退屈そうにヒゲをいじりながら、国王は何気なく言った。
呆然として、グリルは周囲に立つ兵士たちを見回した。しかし、どの顔にも変化はない。駒として仕える彼らには、もはや王の言葉に何の疑問も抱かなくなっている。
「嘘だろ──」
グリルは、声がかすれているのを自覚していた。
あり得ない。そんなこと、あるわけがない。そう思いたかった。そう信じたかった。しかし、もう信じることはできない。
心当たりならあった。
無力な凡人の自分が、天才的な力を持った2人とともに赴く勇者として任命されたことだ。

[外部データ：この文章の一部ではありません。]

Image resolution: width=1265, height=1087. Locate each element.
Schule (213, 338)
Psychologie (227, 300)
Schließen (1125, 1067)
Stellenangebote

──足手まといになる人間を同行させて、途中で死にやすくさせるためだ。もし彼らだけで魔王城に向かっていたら、怪我ひとつ負っていなかったろう。
自分は、カリグラとレイラの足を引っ張って死地に落とすためだけに利用されたのだ。だから、何もできな平民から選ばれた。
全身の血の気が引いていくのを感じる。視界がぐわんぐわんと揺れる。信じられない。信じたくない。
そう思っていても、心の奥底に眠る理性は事実を理解している。
「俺たちが、死にかけたのは──」
歯を食いしばり、憤怒に燃える瞳を王に向けながら。
グリルは、今までにないほどの強い怒りが、沸き立っているのを感じていた。